Transforming the Strategic Planning Process

ashlove
3 min readSep 19, 2022
Photo by Suzanne D. Williams on Unsplash

All across the world, organizations and institutions pour resources into the strategic planning process. The strategic plan (SP) is essentially the most critical blueprint to sustain an organization's thriving and effectiveness. Some basic definitions of the strategic plan describe its intention as detailing the purpose and direction of an organization. Your organization's strategic plan is quite dramatically a magnetic resonance image (MRI) of your entire body; furthermore, and perhaps more literally, the strategic plan outlines the purpose of the organization and the goals of your organization over the course of several years.

Our organizational wellness firm prefers to define a strategic plan as a collaborative administrative-care process for nonprofits and companies that design the purpose, intention, and impact of the entity. Because we take a holistic approach to strategic planning, we might ask (a) How can we be well as we endeavor to live into our mission, vision, goals, and values? and then an Embodied approach asks the question (b) How can we live into our mission, vision, goals, and values?
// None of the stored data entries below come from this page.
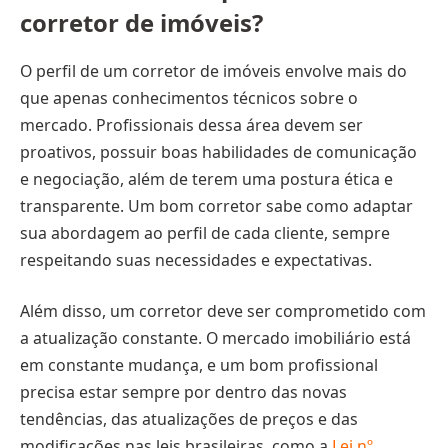
corretor de imóveis?
O perfil de um corretor de imóveis envolve mais do
que apenas conhecimentos técnicos sobre o
mercado. Profissionais dessa área devem ser
proativos, possuir boas habilidades de comunicação
e negociação, além de terem uma postura ética e
transparente. Um bom corretor sabe como adaptar
sua abordagem ao perfil de cada cliente, sempre
respeitando suas necessidades e expectativas.
Além disso, um corretor deve ser comprometido com
a atualização constante. O mercado imobiliário está
em constante mudança, e um bom profissional
precisa estar sempre por dentro das novas
tendências, das atualizações de preços e das
modificações nas leis brasileiras, como a
Lei nº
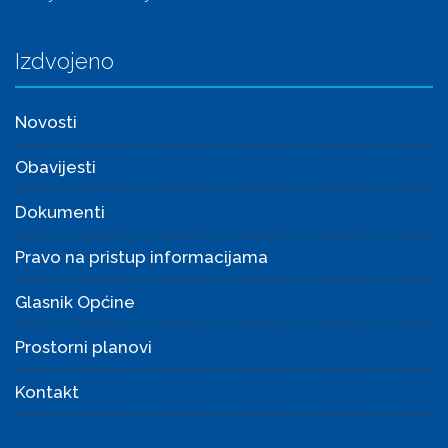
Izdvojeno
Novosti
Obavijesti
Dokumenti
Pravo na pristup informacijama
Glasnik Općine
Prostorni planovi
Kontakt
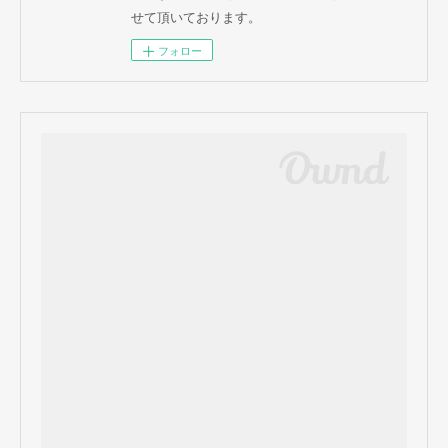
せて頂いております。
フォロー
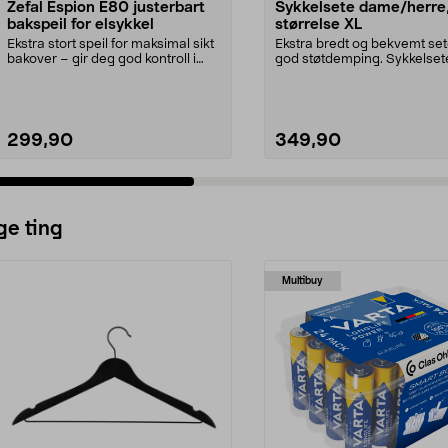
Zefal Espion E80 justerbart
Sykkelsete dame/herre
bakspeil for elsykkel
størrelse XL
Ekstra stort speil for maksimal sikt
Ekstra bredt og bekvemt se
bakover – gir deg god kontroll i
god støtdemping. Sykkelset
trafikken....
unisex i størrelse ...
299,90
349,90
ge ting
Multibuy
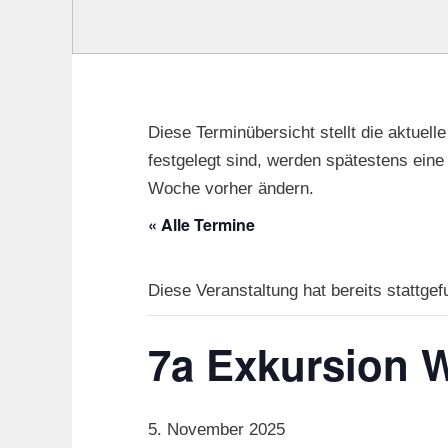
Diese Terminübersicht stellt die aktuell
festgelegt sind, werden spätestens ein
Woche vorher ändern.
« Alle Termine
Diese Veranstaltung hat bereits stattgef
7a Exkursion 
5. November 2025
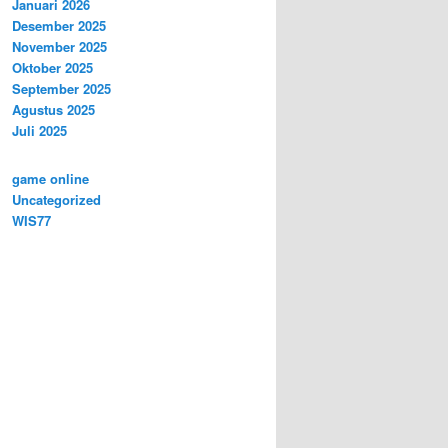
Januari 2026
Desember 2025
November 2025
Oktober 2025
September 2025
Agustus 2025
Juli 2025
game online
Uncategorized
WIS77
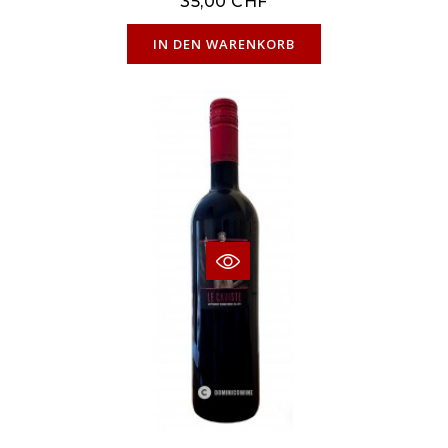
35,00 CHF
NUR ONLINE ERHÄLTLICH
IN DEN WARENKORB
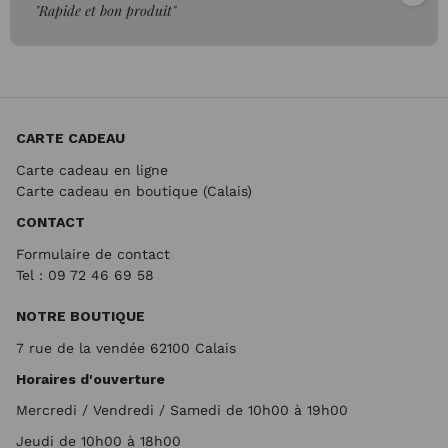
"Rapide et bon produit"
CARTE CADEAU
Carte cadeau en ligne
Carte cadeau en boutique (Calais)
CONTACT
Formulaire de contact
Tel : 09 72
46 69 58
NOTRE BOUTIQUE
7 rue de la vendée 62100 Calais
Horaires d'ouverture
Mercredi / Vendredi / Samedi de 10h00 à 19h00
Jeudi de 10h00 à 18h00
Strategic plans come in many different shapes and sizes — This means that your organizations may require a strategic plan for many different reasons and you will need to be very clear about this reason before posting your request for proposals (RFP), or before hiring a consultant that specializes in Strategic Plans.

Here are five (5) different types of strategic plans your organization may consider:

  1. The Basic or Fundamental → Establishing an organizational mission, vision, goals, objectives, and values.
  2. The Issue-Based or Goal-Based → A comprehensive option, secondary to the Basic Strategic Plan, to expand the organizational goals by identifying strategies to achieve the organizational goals. This type of strategic plan includes an implementation process, a review process, and a modification process.
  3. The Alignment → Interrogating organizational processes or problems that could indicate a misalignment with the mission or future of the organization. In this type of strategic planning process, we want to discover what’s not working, why it’s not working, if it needs to be modified, or if we need to adopt a new process.
  4. The Scenario → When external factors such as policy change, demographic shifts, or a global health pandemic (e.g. COVID-19), etc. impact the internal operations of the organization. Most organizations have recently experienced being thrust into the type of strategic plan without warning in the last few years.
  5. The Transformative → In partnership with other strategic planning approaches, the Transformative, involves leadership development coaching and a culture-shifting element to foster a change individually, collectively, and organizationally; responding to organizational harm and organizational trauma.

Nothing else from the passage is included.